The National Labor Relations Board (NLRB) recently announced a new joint-employer final rule, which becomes effective April 27, 2020, and applies to labor issues related to the National Labor Relations Act.
The NLRB is changing the standard it uses to determine whether employers are considered joint employers. Specifically, the NLRB is abandoning its decision in Browning-Ferris Industries of California, Inc. to return to the previous standard of “substantial direct and immediate control” over essential terms and conditions of employment of another employer’s employees.
The NLRB’s new standard follows the U.S. Department of Labor’s (DOL) new FLSA joint-employment determination test. Both tests focus on the amount of control an employer exerts over the employment relationship.

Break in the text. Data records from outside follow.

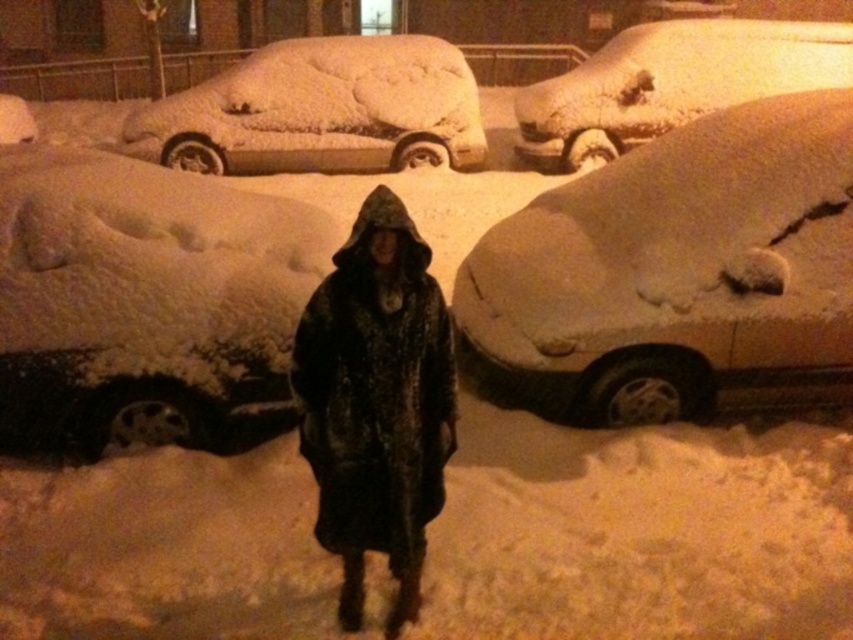 Between snow-covered car at upper left and snow-covered car at upper right, which one has less height?

snow-covered car at upper left

In the scene shown: Who is positioned more to the right, snow-covered car at upper left or snow-covered car at upper right?

snow-covered car at upper right is more to the right.

Locate an element on the screen. Image resolution: width=853 pixels, height=640 pixels. snow-covered car at upper left is located at coordinates (322, 109).

Is snow-covered car at right thinner than snow-covered car at upper right?

Correct, snow-covered car at right's width is less than snow-covered car at upper right's.

Between point (830, 381) and point (662, 84), which one is positioned in front?

Point (830, 381)

Between point (770, 164) and point (605, 72), which one is positioned behind?

Point (605, 72)

Locate an element on the screen. snow-covered car at right is located at coordinates (682, 269).

Is snow-covered car at right positioned before white fluffy snow at left?

Yes, it is in front of white fluffy snow at left.

Is snow-covered car at right bigger than white fluffy snow at left?

Yes, snow-covered car at right is bigger than white fluffy snow at left.

At what (x,y) coordinates should I click in order to perform the action: click on snow-covered car at right. Please return your answer as a coordinate pair (x, y). Looking at the image, I should click on [682, 269].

Joint Employment Joint employment situations can happen when two or more employers share personnel hiring, supervision and management practices. Whether joint employment is by design or unintentional, joint employers are equally:
Required to bargain with the union that represents jointly employed workers;
Liable for unfair labor practices committed by other joint employers; and
Subject to union picketing or other economic pressure if there is a labor dispute.
Next Steps for Employers Employers should review the final rule and determine whether they are in joint employment relationships based on the updated standard. Employers in these relationships should also determine whether the other joint employers in the relationship are in compliance with labor and employment laws.